Brian and Glenda Armstrong purchased through their agent, David Nipp, a Farmers Insurance Company of Idaho homeowners insurance policy. The Armstrongs claimed that they asked Nipp prior to purchasing the insurance if they would be covered for their swimming pool, and that Nipp told them they would be covered. Nipp denied that this conversation took place.

In July 2003, the Armstrongs’ above-ground swimming pool collapsed and water, mud, and debris flooded their finished basement. No piping or plumbing connected the pool to the house. The Armstrongs filed a claim under their homeowners policy. Farmers denied the claim, stating that the policy excluded losses to property caused by “water damage.” The Armstrongs filed a lawsuit against Farmers alleging various causes of action.
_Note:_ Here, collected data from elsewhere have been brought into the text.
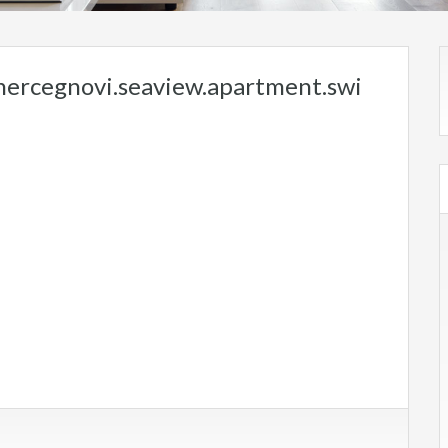
hercegnovi.seaview.apartment.swi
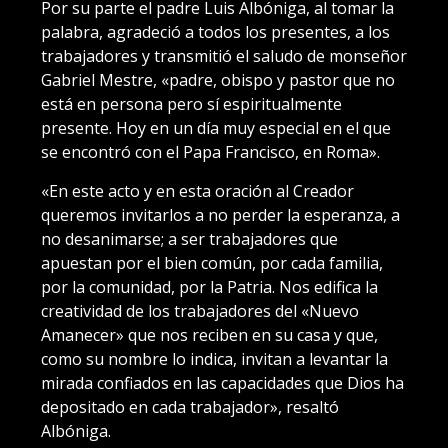
Por su parte el padre Luis Albóniga, al tomar la
palabra, agradeció a todos los presentes, a los
trabajadores y transmitió el saludo de monseñor
Gabriel Mestre, «padre, obispo y pastor que no
está en persona pero sí espiritualmente
presente. Hoy en un día muy especial en el que
se encontró con el Papa Francisco, en Roma».
«En este acto y en esta oración al Creador
queremos invitarlos a no perder la esperanza, a
no desanimarse; a ser trabajadores que
apuestan por el bien común, por cada familia,
por la comunidad, por la Patria. Nos edifica la
creatividad de los trabajadores del «Nuevo
Amanecer» que nos reciben en su casa y que,
como su nombre lo indica, invitan a levantar la
mirada confiados en las capacidades que Dios ha
depositado en cada trabajador», resaltó
Albóniga.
The lower court found in favor of Farmers; the Armstrongs appealed.

The policy defined “water damage,” in part, as “overflow or escape of a body of water.” An exception to the water damage exclusion provided: “We insure for accidental direct physical loss to property . . . but only if caused by . . . [s]udden and accidental discharge or overflow of water . . . from within a household appliance.” The policy did not define the term “household appliance.” The lower court had found that the term “household appliance” was neither ambiguous nor commonly understood to include within its meaning the Armstrongs’ above-ground swimming pool. It therefore found that the exclusion exception did not apply.

On appeal, the Armstrongs argued that the term “household appliance” unambiguously included within its meaning an above-ground swimming pool, and that even if the term “household appliance” was found to be ambiguous, a reasonable person would understand it to include within its meaning an above-ground swimming pool. The Supreme Court of Idaho disagreed. In reaching its decision, the court analyzed various dictionary definitions of “household appliance” and noted that “household appliance”…“as used in everyday life refers to devices such as toasters, electric can openers, food processors, et cetera.” The court noted that all of these items are used to perform a “specific active function” such as “toasting, cutting, and chopping.”

The Armstrongs argued that the pool had a “specific function” of aquatic exercise and recreation and that it therefore fit within the dictionary definition of “appliance.” The court commended them for their creative argument but did not find it convincing. The court concluded that a pool is unambiguously not within the meaning of the term “household appliance” because it does not perform a “specific active function” like the other items it listed. Because the swimming pool was not considered to be a “household appliance,” the exception to the water damage exclusion did not apply. Therefore there was no coverage under the policy.

The decision of the lower court in favor of the insurer was affirmed.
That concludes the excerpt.